The floor beneath Elmek's feet dipped and swayed, as though in the grip of a slow ground tremor, the tavern spinning dizzily around him. It continued its sickening revolutions, faster and faster until he could barely separate his own movements from those of the room. Every line on Amon's brow, even the dull colours of his skin and clothing, were suddenly as clear to Elmek as any one of his most horribly lucid nightmares.

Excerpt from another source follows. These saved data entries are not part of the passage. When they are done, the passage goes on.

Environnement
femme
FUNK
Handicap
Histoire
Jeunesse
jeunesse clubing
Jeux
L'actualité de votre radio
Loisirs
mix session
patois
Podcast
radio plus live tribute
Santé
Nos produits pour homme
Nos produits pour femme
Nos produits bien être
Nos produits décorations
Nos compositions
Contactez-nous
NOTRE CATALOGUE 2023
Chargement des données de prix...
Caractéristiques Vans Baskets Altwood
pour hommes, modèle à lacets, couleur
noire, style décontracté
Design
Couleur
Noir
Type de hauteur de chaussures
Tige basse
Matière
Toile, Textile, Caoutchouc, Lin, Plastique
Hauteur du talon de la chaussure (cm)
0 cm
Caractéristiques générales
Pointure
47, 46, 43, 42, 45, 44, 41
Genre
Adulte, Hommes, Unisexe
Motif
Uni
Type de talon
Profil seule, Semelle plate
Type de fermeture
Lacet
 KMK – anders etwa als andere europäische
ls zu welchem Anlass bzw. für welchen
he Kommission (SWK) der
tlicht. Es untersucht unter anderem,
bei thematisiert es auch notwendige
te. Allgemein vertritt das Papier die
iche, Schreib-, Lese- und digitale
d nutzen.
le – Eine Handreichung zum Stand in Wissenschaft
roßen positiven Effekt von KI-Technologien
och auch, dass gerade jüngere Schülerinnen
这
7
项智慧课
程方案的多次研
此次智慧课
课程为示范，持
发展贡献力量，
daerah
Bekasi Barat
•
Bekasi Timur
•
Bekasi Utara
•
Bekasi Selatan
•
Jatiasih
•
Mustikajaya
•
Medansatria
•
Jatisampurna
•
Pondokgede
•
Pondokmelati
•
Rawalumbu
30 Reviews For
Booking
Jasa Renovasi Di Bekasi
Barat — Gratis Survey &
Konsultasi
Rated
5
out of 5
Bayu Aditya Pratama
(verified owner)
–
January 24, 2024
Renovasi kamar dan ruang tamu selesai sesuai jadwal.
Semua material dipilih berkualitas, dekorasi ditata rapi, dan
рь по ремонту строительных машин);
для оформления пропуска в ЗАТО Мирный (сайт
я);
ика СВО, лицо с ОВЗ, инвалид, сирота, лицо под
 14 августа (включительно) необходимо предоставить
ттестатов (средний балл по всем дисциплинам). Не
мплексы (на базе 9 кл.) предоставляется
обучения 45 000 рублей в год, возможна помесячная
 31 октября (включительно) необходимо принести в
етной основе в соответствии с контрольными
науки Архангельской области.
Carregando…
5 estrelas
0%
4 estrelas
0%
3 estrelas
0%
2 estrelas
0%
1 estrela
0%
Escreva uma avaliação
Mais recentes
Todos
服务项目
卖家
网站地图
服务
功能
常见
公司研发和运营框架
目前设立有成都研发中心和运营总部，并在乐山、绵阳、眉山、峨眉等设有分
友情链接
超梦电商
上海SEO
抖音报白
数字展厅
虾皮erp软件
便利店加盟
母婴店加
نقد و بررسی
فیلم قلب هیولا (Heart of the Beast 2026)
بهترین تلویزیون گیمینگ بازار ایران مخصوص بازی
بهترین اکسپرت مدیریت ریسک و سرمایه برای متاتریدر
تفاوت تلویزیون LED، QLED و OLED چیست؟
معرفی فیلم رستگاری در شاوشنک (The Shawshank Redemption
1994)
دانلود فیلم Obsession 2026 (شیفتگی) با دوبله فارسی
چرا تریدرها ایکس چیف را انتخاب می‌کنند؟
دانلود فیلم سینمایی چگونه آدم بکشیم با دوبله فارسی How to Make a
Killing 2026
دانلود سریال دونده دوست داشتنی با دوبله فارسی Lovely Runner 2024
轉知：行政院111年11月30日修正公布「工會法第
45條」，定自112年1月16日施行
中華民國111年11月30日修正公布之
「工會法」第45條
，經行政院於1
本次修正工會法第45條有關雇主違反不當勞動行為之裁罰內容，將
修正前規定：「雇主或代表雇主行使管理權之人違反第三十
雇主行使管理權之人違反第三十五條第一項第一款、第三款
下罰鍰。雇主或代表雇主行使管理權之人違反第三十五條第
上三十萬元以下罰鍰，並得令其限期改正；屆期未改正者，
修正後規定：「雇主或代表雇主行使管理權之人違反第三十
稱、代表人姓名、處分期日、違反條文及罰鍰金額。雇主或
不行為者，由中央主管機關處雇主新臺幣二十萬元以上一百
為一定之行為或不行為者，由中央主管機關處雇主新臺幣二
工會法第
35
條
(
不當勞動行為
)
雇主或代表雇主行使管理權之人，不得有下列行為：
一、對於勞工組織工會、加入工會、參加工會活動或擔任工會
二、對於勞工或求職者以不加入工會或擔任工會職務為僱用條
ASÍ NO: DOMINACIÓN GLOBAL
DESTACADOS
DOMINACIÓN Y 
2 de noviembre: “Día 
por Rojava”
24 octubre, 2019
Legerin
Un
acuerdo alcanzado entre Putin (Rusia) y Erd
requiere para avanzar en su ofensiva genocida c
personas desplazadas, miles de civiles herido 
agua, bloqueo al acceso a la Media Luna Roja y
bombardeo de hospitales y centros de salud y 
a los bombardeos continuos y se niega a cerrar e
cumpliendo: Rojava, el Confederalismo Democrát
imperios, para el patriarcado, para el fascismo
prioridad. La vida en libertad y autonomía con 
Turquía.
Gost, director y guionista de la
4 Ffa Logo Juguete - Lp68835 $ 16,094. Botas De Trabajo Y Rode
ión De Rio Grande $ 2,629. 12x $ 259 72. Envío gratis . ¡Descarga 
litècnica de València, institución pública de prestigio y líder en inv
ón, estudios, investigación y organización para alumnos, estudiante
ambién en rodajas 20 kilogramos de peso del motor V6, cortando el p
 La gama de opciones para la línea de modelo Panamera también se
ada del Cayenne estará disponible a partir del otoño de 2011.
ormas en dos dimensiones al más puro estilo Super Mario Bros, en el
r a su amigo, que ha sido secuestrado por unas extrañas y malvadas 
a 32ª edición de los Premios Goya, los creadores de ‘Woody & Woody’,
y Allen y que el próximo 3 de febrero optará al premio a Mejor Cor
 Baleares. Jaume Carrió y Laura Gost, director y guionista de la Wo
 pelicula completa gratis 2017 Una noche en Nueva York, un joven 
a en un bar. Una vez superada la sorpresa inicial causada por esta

Amon stared, face slackening, progressing from incomprehension, to horror, and finally to a look of pale realisation as he cast it down towards the Cardassian's hand. But then Elmek staggered backwards, face numb and bloodless, recoiling from the sight that met his eyes. He barely noticed the clatter of his fallen chair or the shocked looks from other patrons as - one by one - they turned to see what had caused the sudden commotion.
But his white-knuckled hand refused to loosen its grip upon the same gleaming knife, which only moments ago had been embedded in the chest of the Bajoran Amon.